▶ [PROBLEM REQUIREMENTS] Of the material below, only the lines from the line containing "April. Over the year, the state’s seasonally" down to the line containing "It’s also interesting to know how far they’ve" belong in the answer, written out exactly.

___ EXERCISE DATA

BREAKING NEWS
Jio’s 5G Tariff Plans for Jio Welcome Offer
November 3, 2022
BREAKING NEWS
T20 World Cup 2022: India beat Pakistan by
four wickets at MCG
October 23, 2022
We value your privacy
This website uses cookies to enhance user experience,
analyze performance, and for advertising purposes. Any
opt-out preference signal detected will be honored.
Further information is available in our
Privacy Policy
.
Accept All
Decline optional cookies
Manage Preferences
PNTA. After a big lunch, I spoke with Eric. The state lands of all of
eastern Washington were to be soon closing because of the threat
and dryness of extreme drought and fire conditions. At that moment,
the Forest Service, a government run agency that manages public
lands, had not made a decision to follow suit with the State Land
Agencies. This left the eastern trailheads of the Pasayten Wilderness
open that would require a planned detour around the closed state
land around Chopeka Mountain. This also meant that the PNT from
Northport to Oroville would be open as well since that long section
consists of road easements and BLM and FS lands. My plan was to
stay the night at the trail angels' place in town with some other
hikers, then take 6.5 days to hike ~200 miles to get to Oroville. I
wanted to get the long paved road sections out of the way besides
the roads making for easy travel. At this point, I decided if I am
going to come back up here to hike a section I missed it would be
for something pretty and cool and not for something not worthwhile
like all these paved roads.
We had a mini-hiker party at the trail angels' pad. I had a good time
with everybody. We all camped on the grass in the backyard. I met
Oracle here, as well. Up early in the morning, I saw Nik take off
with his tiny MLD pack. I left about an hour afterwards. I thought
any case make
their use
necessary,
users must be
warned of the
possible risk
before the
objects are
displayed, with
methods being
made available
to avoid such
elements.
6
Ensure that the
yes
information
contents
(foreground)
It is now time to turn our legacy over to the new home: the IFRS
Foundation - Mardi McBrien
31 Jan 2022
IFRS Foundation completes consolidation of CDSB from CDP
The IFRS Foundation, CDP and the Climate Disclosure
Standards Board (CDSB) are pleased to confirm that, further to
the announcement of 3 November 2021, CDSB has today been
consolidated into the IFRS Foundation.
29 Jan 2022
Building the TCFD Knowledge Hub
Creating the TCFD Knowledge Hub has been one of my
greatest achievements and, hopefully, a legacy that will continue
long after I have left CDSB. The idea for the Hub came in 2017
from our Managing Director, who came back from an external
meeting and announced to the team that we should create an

______
___ EXERCISE DATA

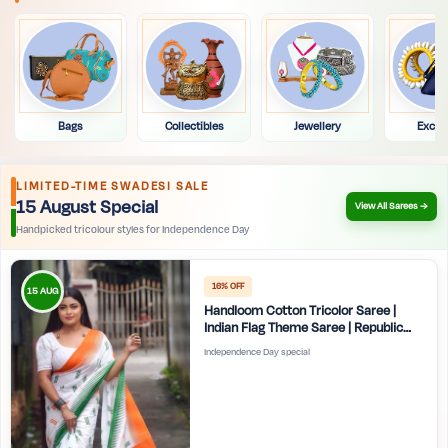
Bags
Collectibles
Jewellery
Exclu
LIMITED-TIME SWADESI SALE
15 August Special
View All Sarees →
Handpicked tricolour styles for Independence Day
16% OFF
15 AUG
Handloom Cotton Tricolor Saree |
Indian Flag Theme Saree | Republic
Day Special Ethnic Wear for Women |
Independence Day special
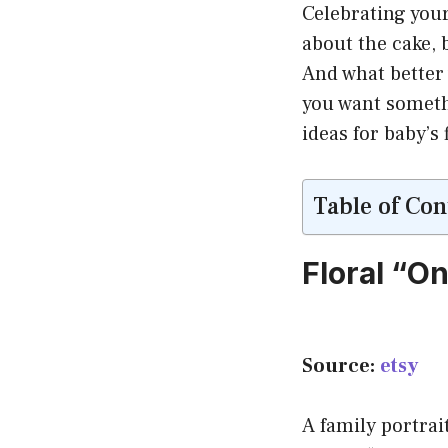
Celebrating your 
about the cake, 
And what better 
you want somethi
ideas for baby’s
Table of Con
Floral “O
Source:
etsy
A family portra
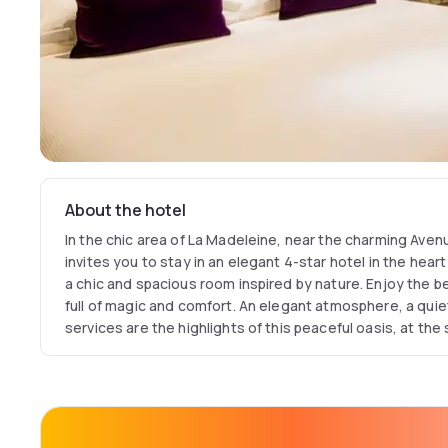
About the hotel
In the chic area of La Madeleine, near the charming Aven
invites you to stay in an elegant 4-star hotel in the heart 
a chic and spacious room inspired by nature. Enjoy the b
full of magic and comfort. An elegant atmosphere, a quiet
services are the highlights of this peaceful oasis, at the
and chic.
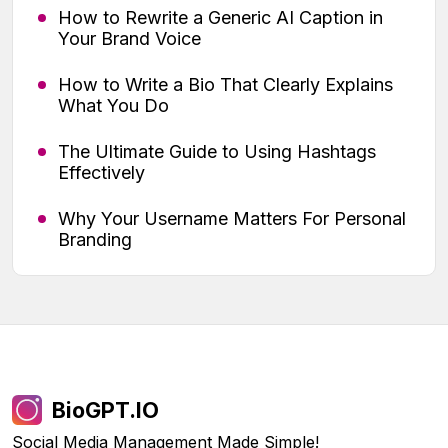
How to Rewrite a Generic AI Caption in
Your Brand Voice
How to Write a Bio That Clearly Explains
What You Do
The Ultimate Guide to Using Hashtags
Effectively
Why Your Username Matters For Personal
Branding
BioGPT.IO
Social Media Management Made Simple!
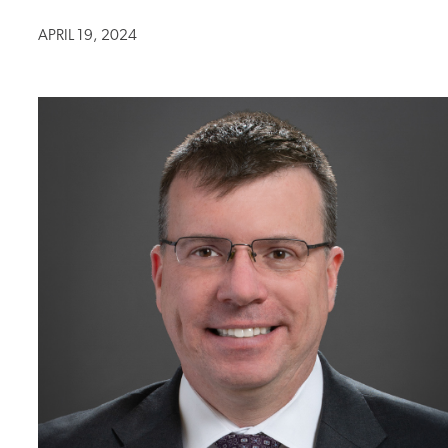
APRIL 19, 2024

______
___ EXERCISE DATA

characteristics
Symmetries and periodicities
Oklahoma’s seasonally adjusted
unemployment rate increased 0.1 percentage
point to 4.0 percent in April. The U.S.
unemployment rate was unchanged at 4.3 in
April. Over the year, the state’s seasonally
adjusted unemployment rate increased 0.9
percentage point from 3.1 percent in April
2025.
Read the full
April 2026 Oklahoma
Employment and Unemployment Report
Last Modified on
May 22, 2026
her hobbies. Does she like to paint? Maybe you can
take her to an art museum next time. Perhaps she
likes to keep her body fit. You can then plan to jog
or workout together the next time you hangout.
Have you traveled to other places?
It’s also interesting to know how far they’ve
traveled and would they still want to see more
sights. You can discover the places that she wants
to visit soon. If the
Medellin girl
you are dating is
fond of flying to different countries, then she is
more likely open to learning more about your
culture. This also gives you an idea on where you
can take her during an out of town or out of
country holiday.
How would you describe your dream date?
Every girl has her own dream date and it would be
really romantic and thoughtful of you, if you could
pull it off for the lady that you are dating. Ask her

______

▶ [WRITTEN RESPONSE]
April. Over the year, the state’s seasonally
adjusted unemployment rate increased 0.9
percentage point from 3.1 percent in April
2025.
Read the full
April 2026 Oklahoma
Employment and Unemployment Report
Last Modified on
May 22, 2026
her hobbies. Does she like to paint? Maybe you can
take her to an art museum next time. Perhaps she
likes to keep her body fit. You can then plan to jog
or workout together the next time you hangout.
Have you traveled to other places?
It’s also interesting to know how far they’ve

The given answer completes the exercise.